If the experiment is successful it will be confirmation that the Moon could harbour millions of tons of water which could be used to make rocket fuel for the manned exploration of the Solar System.

Engineers at the American National Aeronautics and Space Administration (Nasa) are crossing their fingers in the hope that the Lunar Prospector probe will survive its last lunar eclipse this week before it is plunged into a crater at the Moon's south pole. The eclipse, when the Moon's shadow prevents the probe's vital solar panels from boosting its on-board batteries, will last nearly three hours. Nasa say that if the spacecraft's batteries survive the blackout, the final descent to the Moon's surface will begin at the end of the week, with the impact itself scheduled for 11am on Saturday, 31 July.

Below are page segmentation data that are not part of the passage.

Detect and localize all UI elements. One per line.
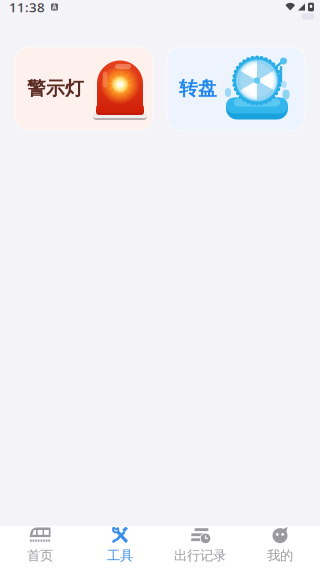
button[interactable]: 转盘	[167, 47, 305, 130]
staticText: 工具	[107, 547, 133, 564]
staticText: A	[52, 3, 57, 12]
staticText: 出行记录	[174, 547, 226, 564]
staticText: 我的	[267, 547, 293, 564]
button[interactable]: 出行记录	[160, 527, 240, 563]
button[interactable]: 工具	[80, 527, 160, 563]
button[interactable]: 我的	[240, 527, 320, 563]
button[interactable]: 警示灯	[15, 47, 153, 130]
staticText: 警示灯	[27, 77, 84, 100]
staticText: 11:38	[9, 0, 45, 16]
staticText: 首页	[27, 547, 53, 564]
staticText: 转盘	[179, 77, 217, 100]
button[interactable]: 首页	[0, 527, 80, 563]
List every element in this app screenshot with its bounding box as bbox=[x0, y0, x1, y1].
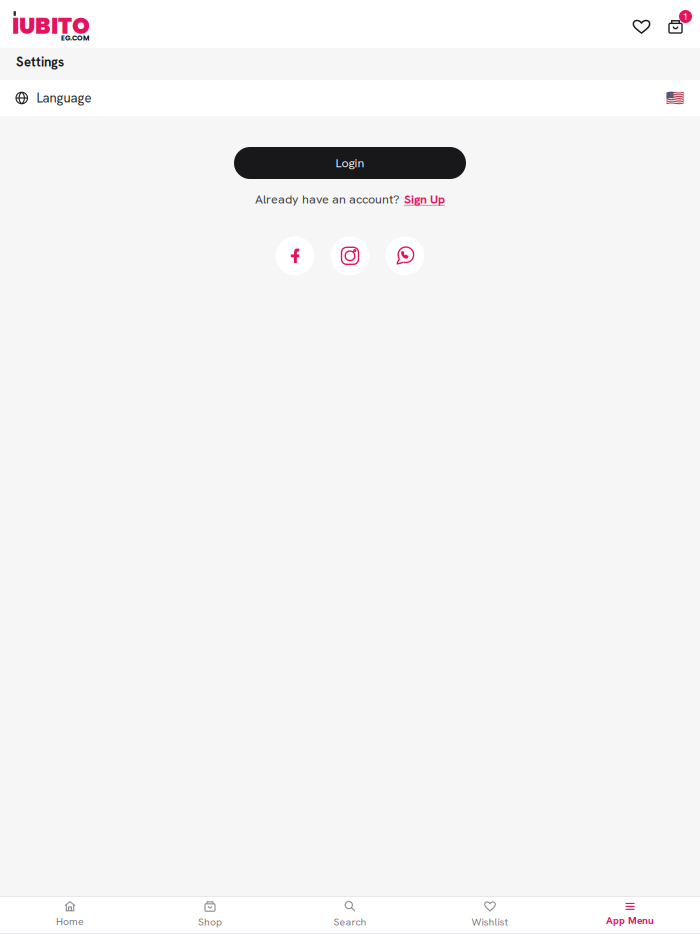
staticText: 🇺🇸 bbox=[666, 89, 684, 107]
button[interactable]: WhatsApp bbox=[386, 236, 424, 275]
staticText: Shop bbox=[198, 915, 222, 929]
staticText: IUBITO bbox=[12, 10, 90, 42]
staticText: Language bbox=[36, 90, 92, 106]
staticText: Search bbox=[334, 915, 366, 929]
button[interactable]: Wishlist bbox=[619, 0, 665, 48]
staticText: Login bbox=[336, 155, 364, 171]
button[interactable]: Language bbox=[0, 80, 700, 116]
staticText: EG.COM bbox=[61, 33, 89, 43]
staticText: Home bbox=[56, 915, 84, 928]
button[interactable]: Cart bbox=[665, 0, 696, 48]
staticText: Settings bbox=[16, 54, 64, 70]
button[interactable]: Wishlist bbox=[420, 895, 560, 934]
staticText: Already have an account? bbox=[255, 191, 399, 207]
button[interactable]: Facebook bbox=[276, 236, 314, 275]
button[interactable]: Home bbox=[0, 896, 140, 934]
staticText: Sign Up bbox=[404, 191, 445, 207]
staticText: Wishlist bbox=[472, 915, 508, 929]
staticText: 1 bbox=[682, 10, 688, 23]
button[interactable]: Instagram bbox=[330, 236, 370, 275]
button[interactable]: Search bbox=[280, 895, 420, 934]
staticText: App Menu bbox=[606, 914, 654, 927]
button[interactable]: App Menu bbox=[560, 897, 700, 933]
button[interactable]: Login bbox=[234, 147, 466, 179]
button[interactable]: Sign Up bbox=[404, 191, 445, 207]
button[interactable]: Shop bbox=[140, 895, 280, 934]
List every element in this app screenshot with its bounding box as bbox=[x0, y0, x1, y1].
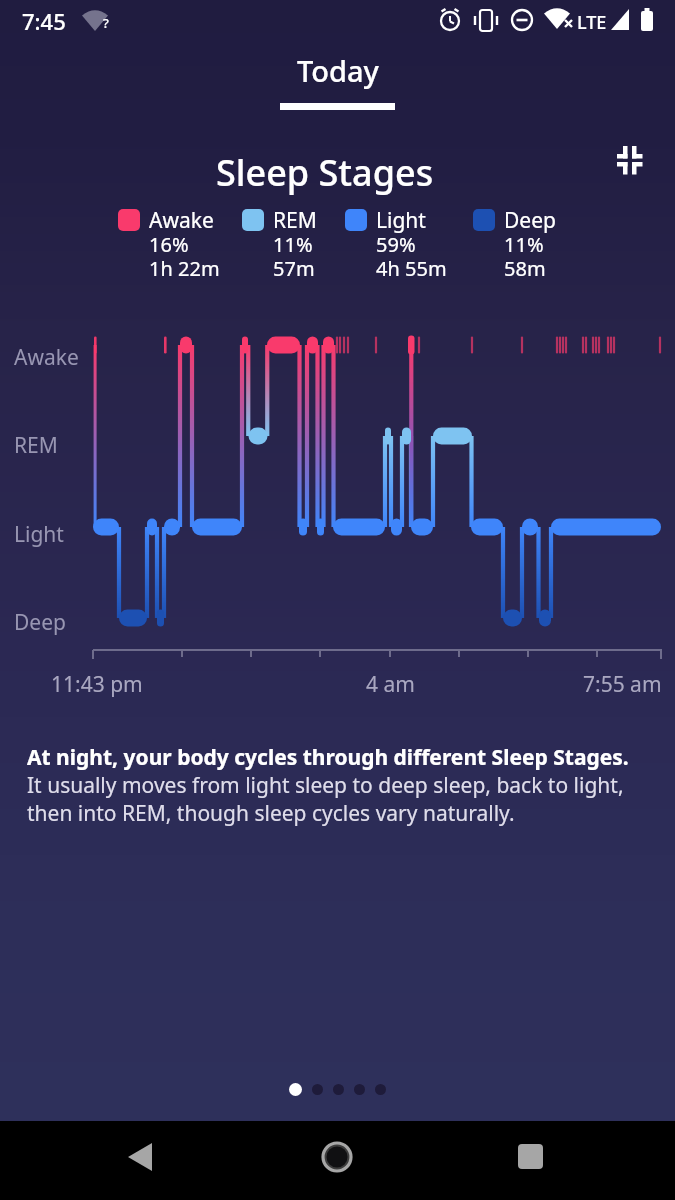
staticText: Deep bbox=[14, 608, 66, 637]
button[interactable] bbox=[615, 144, 645, 174]
staticText: At night, your body cycles through diffe… bbox=[27, 743, 629, 772]
staticText: 7:45 bbox=[22, 6, 66, 36]
staticText: REM bbox=[273, 206, 317, 235]
button[interactable] bbox=[312, 1084, 323, 1095]
staticText: It usually moves from light sleep to dee… bbox=[27, 771, 624, 800]
staticText: 59% bbox=[376, 231, 416, 258]
staticText: Light bbox=[376, 206, 426, 235]
staticText: Sleep Stages bbox=[216, 148, 434, 197]
staticText: Light bbox=[14, 520, 64, 549]
button[interactable] bbox=[320, 1140, 354, 1174]
staticText: 1h 22m bbox=[149, 255, 220, 282]
button[interactable]: Today bbox=[280, 51, 395, 110]
staticText: LTE bbox=[577, 10, 607, 35]
staticText: then into REM, though sleep cycles vary … bbox=[27, 799, 515, 828]
button[interactable] bbox=[289, 1083, 302, 1096]
staticText: 4h 55m bbox=[376, 255, 447, 282]
staticText: 11% bbox=[273, 231, 313, 258]
staticText: ? bbox=[103, 14, 109, 32]
button[interactable] bbox=[354, 1084, 365, 1095]
staticText: Awake bbox=[14, 343, 79, 372]
staticText: REM bbox=[14, 431, 58, 460]
staticText: 11% bbox=[504, 231, 544, 258]
staticText: Today bbox=[297, 51, 379, 90]
button[interactable] bbox=[127, 1143, 155, 1171]
staticText: Deep bbox=[504, 206, 556, 235]
button[interactable] bbox=[375, 1084, 386, 1095]
staticText: 4 am bbox=[366, 670, 415, 699]
button[interactable] bbox=[333, 1084, 344, 1095]
staticText: 58m bbox=[504, 255, 546, 282]
staticText: Awake bbox=[149, 206, 214, 235]
staticText: 11:43 pm bbox=[51, 670, 143, 699]
button[interactable] bbox=[518, 1144, 543, 1169]
staticText: 57m bbox=[273, 255, 315, 282]
staticText: 7:55 am bbox=[583, 670, 662, 699]
staticText: 16% bbox=[149, 231, 189, 258]
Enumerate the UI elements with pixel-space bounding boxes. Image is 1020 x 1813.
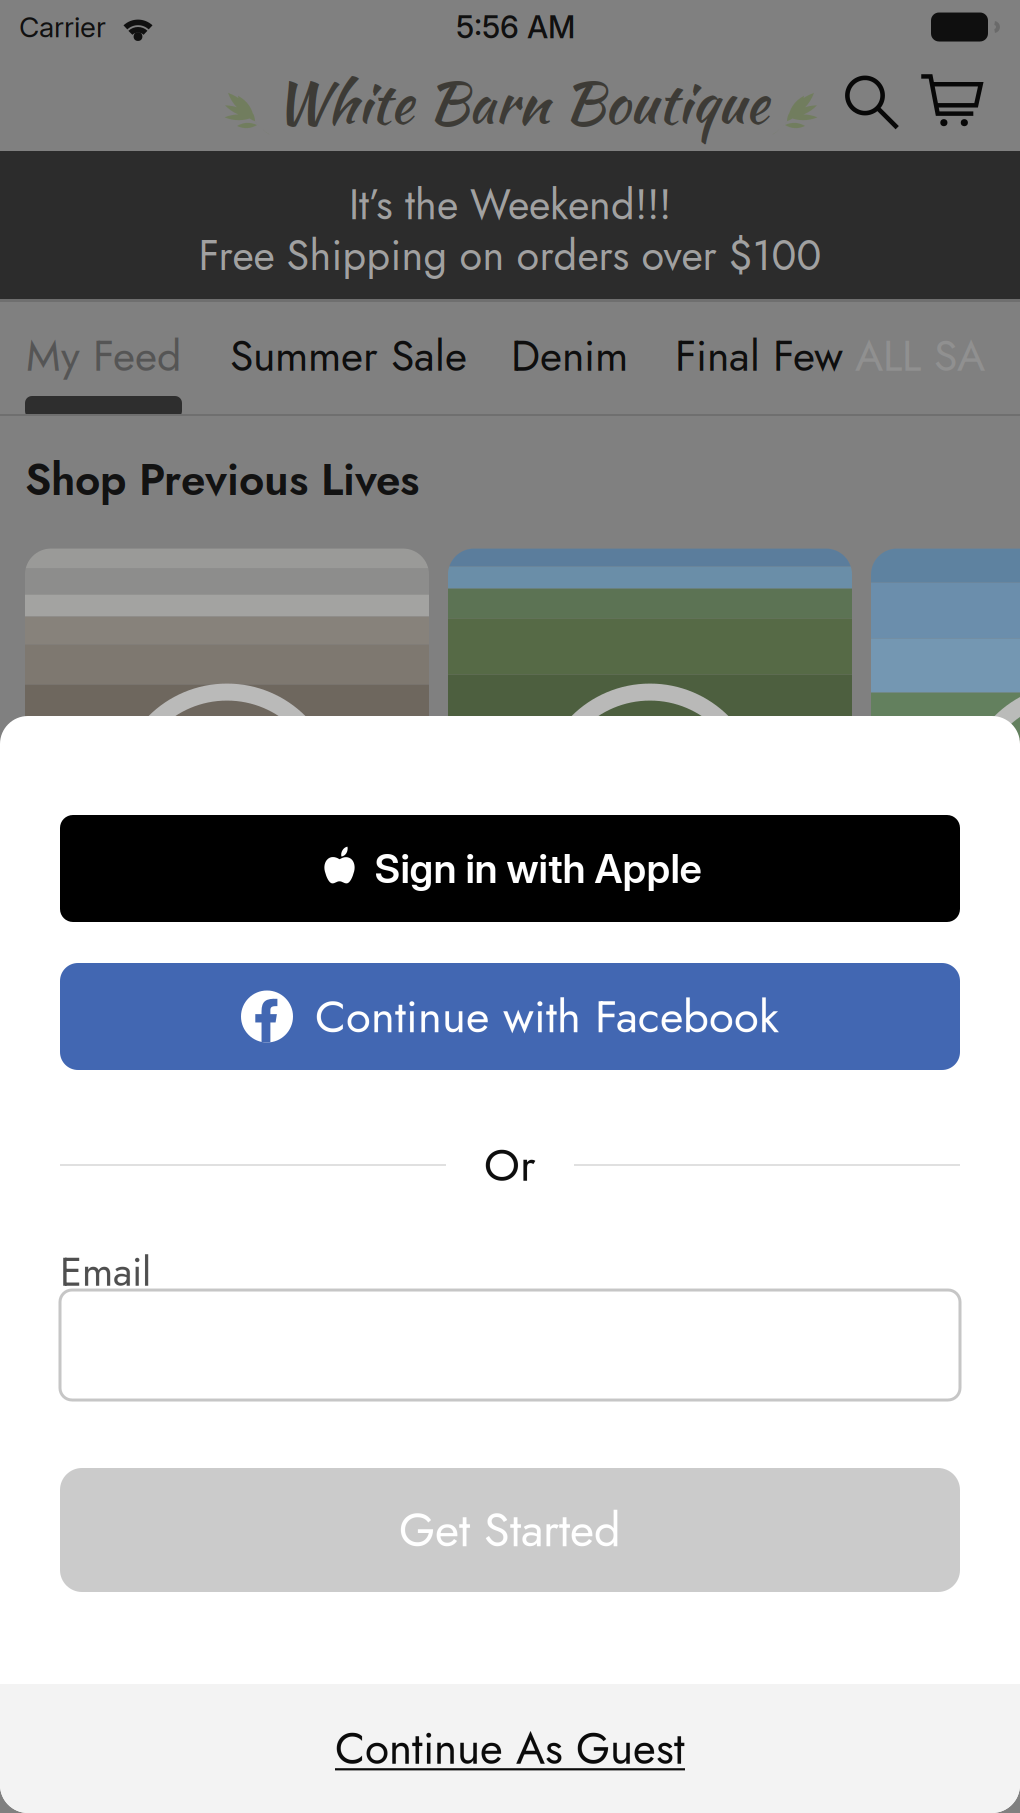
staticText: Continue As Guest	[335, 1717, 685, 1780]
button[interactable]: Continue with Facebook	[60, 963, 960, 1070]
button[interactable]: Sign in with Apple	[60, 815, 960, 922]
staticText: Free Shipping on orders over $100	[198, 226, 822, 285]
staticText: Summer Sale	[230, 325, 467, 387]
staticText: 5:56 AM	[456, 8, 575, 46]
staticText: My Feed	[26, 325, 181, 387]
staticText: Or	[484, 1132, 536, 1198]
staticText: Get Started	[399, 1496, 621, 1564]
button[interactable]: Summer Sale	[230, 325, 467, 387]
button[interactable]: Continue As Guest	[0, 1684, 1020, 1813]
staticText: Shop Previous Lives	[25, 448, 419, 512]
staticText: ALL SA	[855, 325, 985, 387]
staticText: Carrier	[19, 10, 106, 44]
staticText: White Barn Boutique	[274, 61, 768, 144]
staticText: Denim	[511, 325, 628, 387]
button[interactable]: My Feed	[26, 325, 181, 387]
button[interactable]: Shopping cart	[913, 56, 989, 148]
staticText: It’s the Weekend!!!	[349, 175, 671, 235]
button[interactable]: Denim	[511, 325, 628, 387]
staticText: Continue with Facebook	[315, 984, 779, 1049]
button[interactable]: Final Few	[675, 325, 843, 387]
staticText: Sign in with Apple	[374, 844, 702, 893]
staticText: Final Few	[675, 325, 843, 387]
staticText: Email	[60, 1243, 151, 1301]
button[interactable]: Get Started	[60, 1468, 960, 1592]
button[interactable]: Search	[835, 56, 909, 148]
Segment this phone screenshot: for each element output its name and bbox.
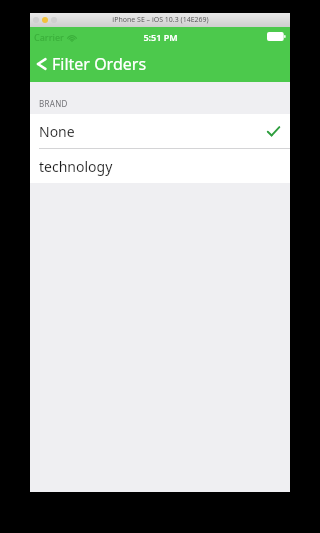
staticText: Carrier [34, 31, 64, 43]
button[interactable]: None [30, 114, 290, 148]
staticText: technology [39, 157, 113, 176]
button[interactable]: technology [30, 149, 290, 183]
staticText: BRAND [39, 98, 68, 109]
staticText: None [39, 122, 75, 141]
button[interactable]: Back [30, 46, 155, 82]
staticText: 5:51 PM [143, 31, 178, 43]
staticText: iPhone SE – iOS 10.3 (14E269) [112, 15, 209, 25]
staticText: Filter Orders [52, 53, 147, 75]
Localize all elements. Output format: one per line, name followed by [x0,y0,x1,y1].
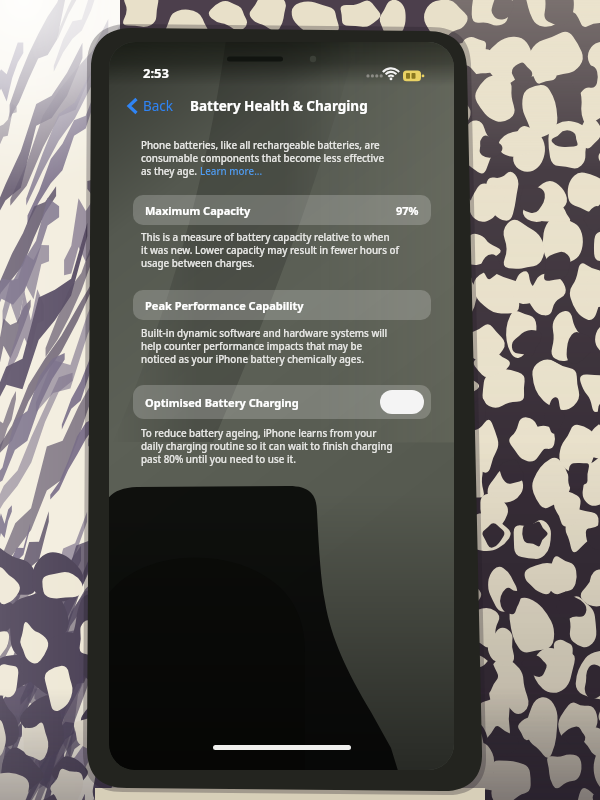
staticText: 2:53 [143,64,169,82]
button[interactable]: Learn more... [200,165,263,178]
button[interactable]: Back [123,97,178,115]
staticText: as they age. [141,165,200,178]
button[interactable]: Optimised Battery Charging [133,385,431,419]
staticText: past 80% until you need to use it. [141,453,296,466]
staticText: Back [143,97,174,115]
staticText: To reduce battery ageing, iPhone learns … [141,427,377,440]
staticText: Optimised Battery Charging [145,395,299,410]
staticText: Phone batteries, like all rechargeable b… [141,139,380,152]
staticText: 97% [396,203,419,218]
staticText: Built-in dynamic software and hardware s… [141,327,388,340]
button[interactable]: Maximum Capacity [133,195,431,225]
staticText: consumable components that become less e… [141,152,385,165]
button[interactable]: Optimised Battery Charging toggle [380,390,424,414]
staticText: usage between charges. [141,257,255,270]
staticText: noticed as your iPhone battery chemicall… [141,353,364,366]
staticText: it was new. Lower capacity may result in… [141,244,400,257]
staticText: Maximum Capacity [145,203,251,218]
button[interactable]: Peak Performance Capability [133,290,431,320]
staticText: This is a measure of battery capacity re… [141,231,390,244]
staticText: help counter performance impacts that ma… [141,340,363,353]
staticText: daily charging routine so it can wait to… [141,440,393,453]
staticText: Peak Performance Capability [145,298,304,313]
staticText: Battery Health & Charging [190,97,368,115]
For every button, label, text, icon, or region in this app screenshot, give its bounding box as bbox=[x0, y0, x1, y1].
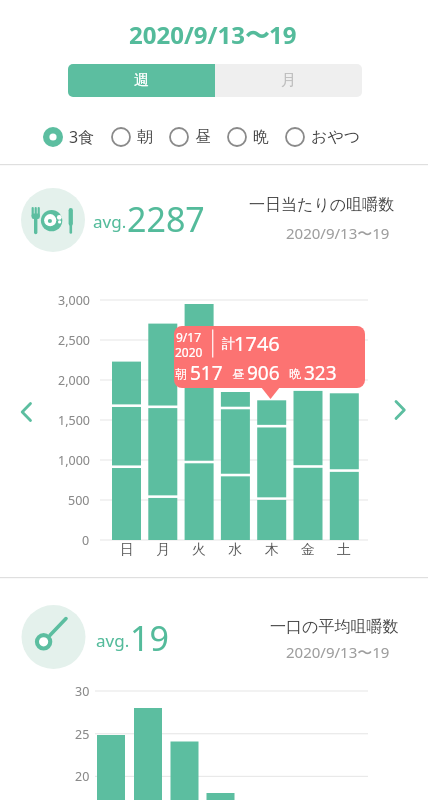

Heat generated by the impact could vapourise up to 40 kilograms of water which would be released over an area covering several square kilometres, said David Goldstein, a lunar researcher at the University of Texas at Austin. "Water vapour will begin to rise off the surface and out of the crater, which is about 4 km (2.5 miles) deep. The gaseous plume is going to rise up for about 16 minutes and then fall back to the lunar surface," said Dr Goldstein.

Hydrogen detectors on the $63m (pounds 39m) Lunar Prospector first detected signs of lunar water last March. Six months later the probe provided data enabling scientists to estimate that the Moon might contain as much as 6bn tons of water ice.

Critics of the lunar water concept include George Parks, professor of geological and environmental sciences and Von Eshleman, professor of electrical engineering at Stanford University in California, who believe that any water has by now reacted with lunar dust to form a "concrete paste".

If cometary water has undergone chemical reactions with minerals, this week's crash is unlikely to detect it, said Dr Goldstein: "There could be water there in the form of hydrated minerals, and it would be much harder to extract."